Respect for the Elderly (敬老 の 日, Keirō no hi?) Is one of the official holiday in Japan. This holiday used to be commemorated on 15 September, but since 2003 was moved to Monday in week-3 months of September following the Happy Monday System system.
This holiday statutory holiday, Japan (Shukujitsu-ho) is used to "love the elderly of our contributions over the years to the community, and celebrate a long life."
Respect for the Elderly Day originated from the idea of a chief of a village called Kadowaki Masao Taka District, Hyogo Prefecture (now the city of Taka), who proposed a "Parents Day" (Toshiyori no hi). In the village he led on 15 September as a day to honor the elderly on 15 September and the coincidence in mid-September is the relative quiet of the farm work. Since 1950, the event was extended throughout the Hyogo Prefecture and subsequently used as a national memorial day.
In 1964, Parents' Day (Toshiyori no hi) was renamed Day of the Elderly (Rōjin no hi) because the term "toshiyori" (parents) felt less polite. In 1966, the Aged Day holiday made after changing its name to Respect for the Aged Day (Keirō no hi).

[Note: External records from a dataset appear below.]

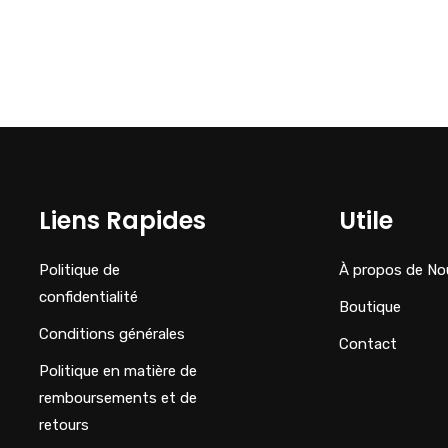
Liens Rapides
Utile
Politique de
À propos de No
confidentialité
Boutique
Conditions générales
Contact
Politique en matière de
remboursements et de
retours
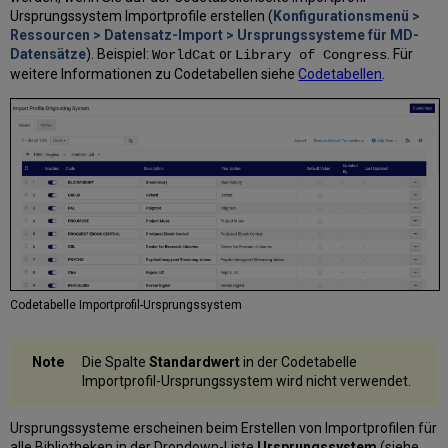
Ursprungssystem Importprofile erstellen (
Konfigurationsmenü >
Ressourcen > Datensatz-Import > Ursprungssysteme für MD-
Datensätze
). Beispiel:
or
. Für
WorldCat
Library of Congress
weitere Informationen zu Codetabellen siehe
Codetabellen
.
Codetabelle Importprofil-Ursprungssystem
Die Spalte
Standardwert
in der Codetabelle
Importprofil-Ursprungssystem wird nicht verwendet.
Ursprungssysteme erscheinen beim Erstellen von Importprofilen für
alle Bibliotheken in der Dropdown-Liste
Ursprungssystem
(siehe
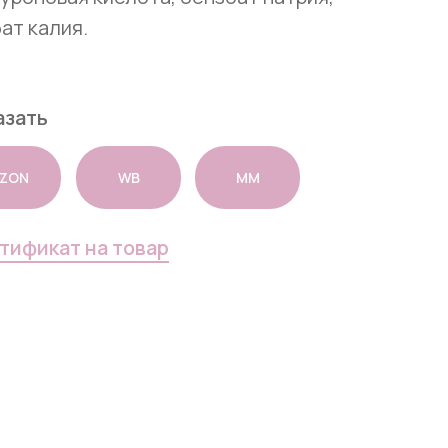
ат калия.
азать
ZON
WB
ММ
тификат на товар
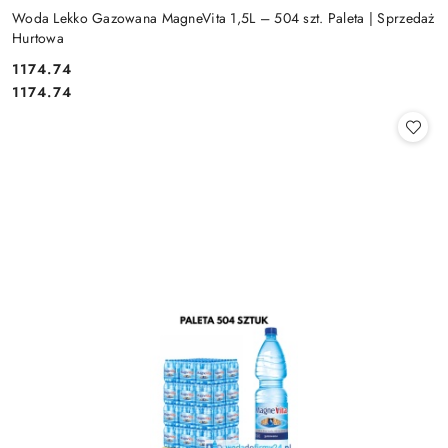
Woda Lekko Gazowana MagneVita 1,5L – 504 szt. Paleta | Sprzedaż
Hurtowa
1174.74
Cena:
Cena:
1174.74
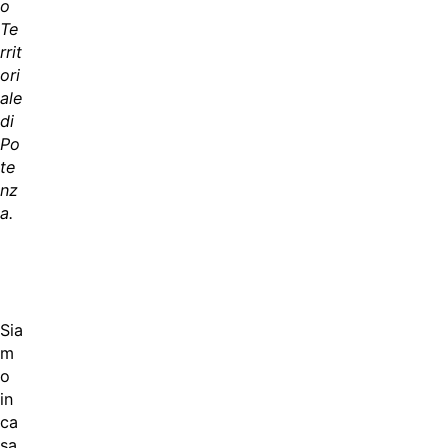
o
Te
rrit
ori
ale
di
Po
te
nz
a.
Sia
m
o
in
ca
sa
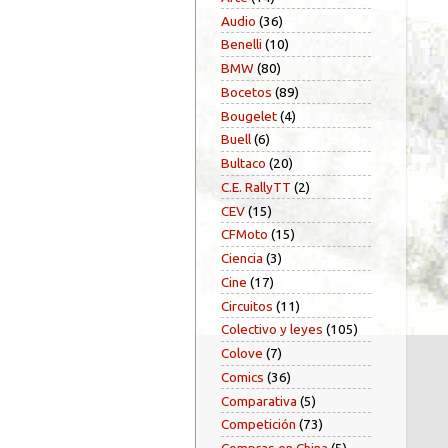
Audio
(36)
Benelli
(10)
BMW
(80)
Bocetos
(89)
Bougelet
(4)
Buell
(6)
Bultaco
(20)
C.E. RallyTT
(2)
CEV
(15)
CFMoto
(15)
Ciencia
(3)
Cine
(17)
Circuitos
(11)
Colectivo y leyes
(105)
Colove
(7)
Comics
(36)
Comparativa
(5)
Competición
(73)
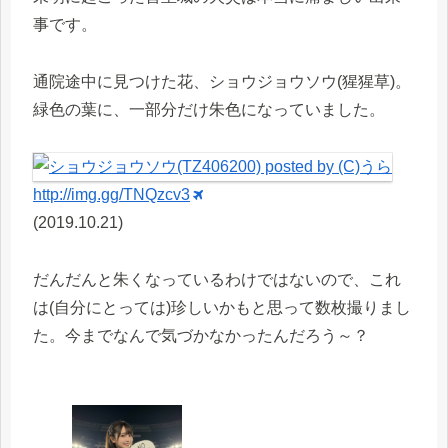
事です。
通院途中に見つけた花、ショウジョウソウ(猩猩草)。
緑色の葉に、一部分だけ朱色になっていました。
http://img.gg/TNQzcv3
(2019.10.21)
だんだんと朱くなっているわけではないので、これ
は(自分にとっては)珍しいかもと思って数枚撮りまし
た。今までなんで気づかなかったんだろう～？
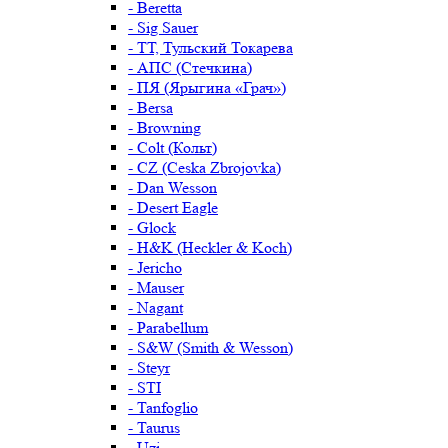
- Beretta
- Sig Sauer
- ТТ, Тульский Токарева
- АПС (Стечкина)
- ПЯ (Ярыгина «Грач»)
- Bersa
- Browning
- Colt (Кольт)
- CZ (Ceska Zbrojovka)
- Dan Wesson
- Desert Eagle
- Glock
- H&K (Heckler & Koch)
- Jericho
- Mauser
- Nagant
- Parabellum
- S&W (Smith & Wesson)
- Steyr
- STI
- Tanfoglio
- Taurus
- Uzi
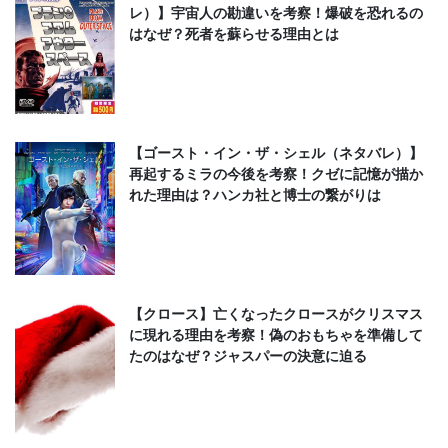
レ）】宇宙人の勘違いを考察！爆破を恐れるの
はなぜ？死者を蘇らせる理由とは
【ゴースト・イン・ザ・シェル（ネタバレ）】
再起するミラの今後を考察！クゼに記憶が描か
れた理由は？ハンカ社と博士の繋がりは
【クロース】亡くなったクロースがクリスマス
に現れる理由を考察！偽のおもちゃを準備して
たのはなぜ？ジャスパーの決意に迫る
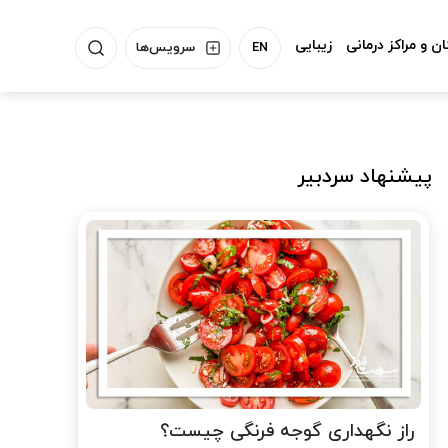
ن و مراکز درمانی
زیبایی
EN
سرویس‌ها
پیشنهاد سردبیر
راز نگهداری گوجه فرنگی چیست؟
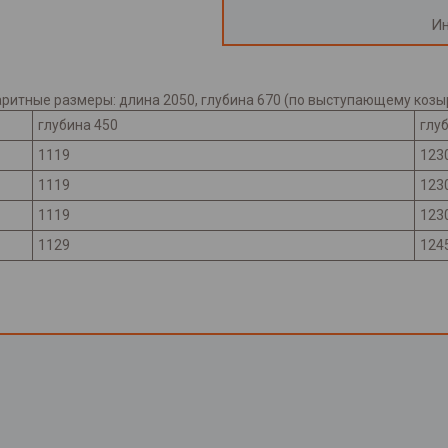
Ин
итные размеры: длина 2050, глубина 670 (по выступающему козыр
глубина 450
глу
1119
123
1119
123
1119
123
1129
124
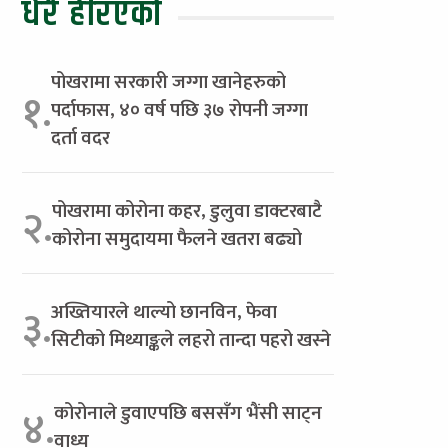
धेरै हेरिएको
पोखरामा सरकारी जग्गा खानेहरुको
१.
पर्दाफास, ४० वर्ष पछि ३७ रोपनी जग्गा
दर्ता वदर
पोखरामा कोरोना कहर, डुलुवा डाक्टरबाटै
२.
कोरोना समुदायमा फैलने खतरा बढ्यो
अख्तियारले थाल्यो छानविन, फेवा
३.
सिटीको मिथ्याङ्कले लहरो तान्दा पहरो खस्ने
कोरोनाले डुवाएपछि बससँग भैंसी साट्न
४.
वाध्य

Seniors over the age of 100 years
The number of Japanese people aged 100 years or more, there were 25 554 people (including Japanese people residing abroad and foreigners staying in Japan). Data issued by the Ministry of Health Labor and Welfare of Japan on 13 September 2005 and revised September 16, 2005.
The number of Japanese people aged 100 years increased by 2516 persons compared to the year 2004. Of the 25 554 people over the age of 100 years, 21 775 were women (2260 person increase), while men were 3.779 people (an increase of 256 persons). Based on statistical calculations, of the total Japanese population of 100 000 there are 20.05 people aged over 100 years.